Biden Close to Nominating Davidson to Head NTIA
The Biden administration is working behind the scenes on plans to name Mozilla Foundation Senior Adviser Alan Davidson its nominee for NTIA administrator, former government officials and communications sector lobbyists told us. The White House is facing increased pressure to quickly fill the post since the agency is on course to administer the bulk of $65 billion in broadband money if Congress enacts an infrastructure spending package that a bipartisan Senate group formally filed Sunday. Senate Commerce Committee ranking member Roger Wicker, R-Miss., swiftly filed amendments aimed at addressing anti-digital redlining and consumer protection provisions in the broadband title he sees as a potential back door to rate regulation, as expected (see 2107300054).
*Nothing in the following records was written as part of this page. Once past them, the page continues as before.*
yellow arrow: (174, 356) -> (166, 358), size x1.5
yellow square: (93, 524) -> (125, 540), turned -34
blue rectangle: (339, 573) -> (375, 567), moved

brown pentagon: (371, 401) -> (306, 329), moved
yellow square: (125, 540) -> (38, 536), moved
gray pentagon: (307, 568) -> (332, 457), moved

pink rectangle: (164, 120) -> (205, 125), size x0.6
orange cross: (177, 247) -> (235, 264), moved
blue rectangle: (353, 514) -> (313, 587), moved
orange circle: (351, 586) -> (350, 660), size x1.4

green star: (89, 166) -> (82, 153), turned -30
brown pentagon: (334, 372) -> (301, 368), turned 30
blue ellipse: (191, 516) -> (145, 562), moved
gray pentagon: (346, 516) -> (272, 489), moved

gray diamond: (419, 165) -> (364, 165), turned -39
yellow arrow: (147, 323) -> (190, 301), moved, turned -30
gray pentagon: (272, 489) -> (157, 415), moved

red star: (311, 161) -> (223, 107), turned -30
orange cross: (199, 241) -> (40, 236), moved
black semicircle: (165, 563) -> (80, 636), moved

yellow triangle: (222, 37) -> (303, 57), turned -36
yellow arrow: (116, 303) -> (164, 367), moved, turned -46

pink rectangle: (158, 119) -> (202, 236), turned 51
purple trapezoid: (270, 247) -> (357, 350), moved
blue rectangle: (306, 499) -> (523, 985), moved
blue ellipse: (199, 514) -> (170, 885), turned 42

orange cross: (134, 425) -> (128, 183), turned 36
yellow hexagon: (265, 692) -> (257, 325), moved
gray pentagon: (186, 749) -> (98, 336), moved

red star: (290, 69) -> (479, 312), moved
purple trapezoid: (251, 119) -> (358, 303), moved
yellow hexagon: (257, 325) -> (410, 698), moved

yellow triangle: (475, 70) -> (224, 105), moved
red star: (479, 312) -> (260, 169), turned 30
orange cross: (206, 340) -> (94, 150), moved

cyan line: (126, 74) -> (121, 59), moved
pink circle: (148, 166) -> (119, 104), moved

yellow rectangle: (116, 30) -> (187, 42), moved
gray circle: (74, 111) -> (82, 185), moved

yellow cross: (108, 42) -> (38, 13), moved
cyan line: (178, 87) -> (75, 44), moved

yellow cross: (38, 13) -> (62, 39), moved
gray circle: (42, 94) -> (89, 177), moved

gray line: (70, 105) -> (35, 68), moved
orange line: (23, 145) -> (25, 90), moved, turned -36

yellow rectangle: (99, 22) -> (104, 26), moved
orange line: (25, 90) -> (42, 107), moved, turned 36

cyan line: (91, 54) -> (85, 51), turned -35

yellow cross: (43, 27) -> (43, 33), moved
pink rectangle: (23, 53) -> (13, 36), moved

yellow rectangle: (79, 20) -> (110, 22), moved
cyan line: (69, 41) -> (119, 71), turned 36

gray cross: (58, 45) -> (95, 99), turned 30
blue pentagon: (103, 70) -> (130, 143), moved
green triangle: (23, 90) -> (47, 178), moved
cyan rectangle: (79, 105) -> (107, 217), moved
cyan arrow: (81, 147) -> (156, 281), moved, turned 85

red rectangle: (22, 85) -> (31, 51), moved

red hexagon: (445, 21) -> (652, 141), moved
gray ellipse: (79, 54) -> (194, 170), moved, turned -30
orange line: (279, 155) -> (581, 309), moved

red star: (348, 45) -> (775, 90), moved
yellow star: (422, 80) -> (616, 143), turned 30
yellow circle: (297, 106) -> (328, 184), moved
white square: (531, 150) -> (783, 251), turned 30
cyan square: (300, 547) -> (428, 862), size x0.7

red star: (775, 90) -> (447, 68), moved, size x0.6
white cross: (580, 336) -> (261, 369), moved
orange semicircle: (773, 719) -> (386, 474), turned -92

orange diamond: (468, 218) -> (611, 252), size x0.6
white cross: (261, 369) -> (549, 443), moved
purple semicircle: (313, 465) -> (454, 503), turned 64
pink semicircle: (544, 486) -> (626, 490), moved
Davidson’s prenomination paperwork has been processing for weeks, but it’s unclear when Biden will formally nominate him, lobbyists said. Davidson emerged as a contender to lead NTIA last month (see 2107090063). He was previously Mozilla vice president-global policy, Commerce Department digital economy director 2015-17, and Google's first U.S. public policy director. Davidson was involved in Mozilla’s unsuccessful legal challenge to FCC repeal of its earlier net neutrality order (see 2007070012). The White House, NTIA and Davidson didn't comment Monday.
The American Economic Liberties Project, Demand Progress and 20 other groups wrote President Joe Biden Sunday urging him to nominate an NTIA administrator, a third FCC Democrat, Patent and Trademark Office director and other officials to overcome “stiff resistance and intense lobbying” from major tech companies to efforts to revamp U.S. antitrust enforcement. Those nominations should “continue in the pattern” of Biden’s naming of Jonathan Kanter as his pick to lead DOJ’s Antitrust Division (see 2107200070) “by choosing the public interest in real reform and aggressive antitrust enforcement” over tech companies’ “interest in extending the status quo indefinitely,” the groups said.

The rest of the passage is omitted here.